Are Renewables on Tracks the Future of Profitable Railways?
Investing in renewable energy sources (RES) for railway infrastructure is no longer just an environmentally driven choice. It has become a practical tool for improving financial performance, increasing energy independence, and building a competitive advantage. Eco-friendly solutions in railways deliver tangible benefits at both operational and strategic levels.
Reducing Operational Costs: Energy That Pays Off
The cost of renewable energy—wind and solar—has been declining for over a decade, and generation costs from these sources are now lower than fossil fuels in most EU countries. For railway operators, this translates into significant savings on electricity expenditures.
Example: In the Czech Republic, as part of the "Green Rails" project, photovoltaic systems were installed at stations in Prague, reducing electricity costs by 30%. This translates to savings of approximately €500,000 annually, which can be reinvested in infrastructure modernization or innovative passenger solutions.
Energy Independence: Stability and Security of Supply
As a critical component of public transport, railways must operate without interruptions, regardless of energy price fluctuations or crises. Installing local energy storage systems, combined with renewable sources, ensures greater independence from the power grid.

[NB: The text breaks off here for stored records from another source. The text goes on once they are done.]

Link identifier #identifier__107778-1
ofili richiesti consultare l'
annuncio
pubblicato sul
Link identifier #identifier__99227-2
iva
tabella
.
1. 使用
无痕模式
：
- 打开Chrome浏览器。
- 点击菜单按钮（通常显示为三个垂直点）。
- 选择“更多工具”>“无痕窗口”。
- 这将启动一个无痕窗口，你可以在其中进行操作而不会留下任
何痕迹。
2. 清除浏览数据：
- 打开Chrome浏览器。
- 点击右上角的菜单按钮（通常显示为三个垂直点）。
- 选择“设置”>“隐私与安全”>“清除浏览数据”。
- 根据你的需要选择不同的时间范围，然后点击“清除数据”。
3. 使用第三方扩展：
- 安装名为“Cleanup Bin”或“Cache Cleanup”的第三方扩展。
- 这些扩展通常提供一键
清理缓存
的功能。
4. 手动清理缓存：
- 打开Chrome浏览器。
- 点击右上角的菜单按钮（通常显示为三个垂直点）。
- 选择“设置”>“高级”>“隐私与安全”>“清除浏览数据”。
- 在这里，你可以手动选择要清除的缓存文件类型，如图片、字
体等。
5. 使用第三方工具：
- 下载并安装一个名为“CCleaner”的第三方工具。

Example: In Romania, the "Solar Tracks" project includes constructing lithium-ion energy storage systems with a capacity of 50 MWh along major rail lines. In the event of a power outage, trains can continue running for up to 6 hours, reducing the risk of disruptions and enhancing passenger confidence.
Building a Positive Image: Railways as Ambassadors of Sustainability
Green investments in the railway sector have become a hallmark of modern and responsible transport. Operators involved in RES projects gain recognition from passengers, businesses, and local communities as leaders in sustainable development.
Example: In Austria, the national railway operator ÖBB implemented the "Eco-Stations" project, equipping stations with photovoltaic panels that power lighting, air conditioning, and electric bike chargers. In its first year, this system reduced CO₂ emissions by 10,000 tons, equivalent to the annual energy consumption of 4,000 households.
CC: PKP Energetyka
Benefits in Numbers: Why Invest in Renewable Energy for Railways?
Economy of Scale: The cost of solar and wind energy has dropped by 70% over the last decade.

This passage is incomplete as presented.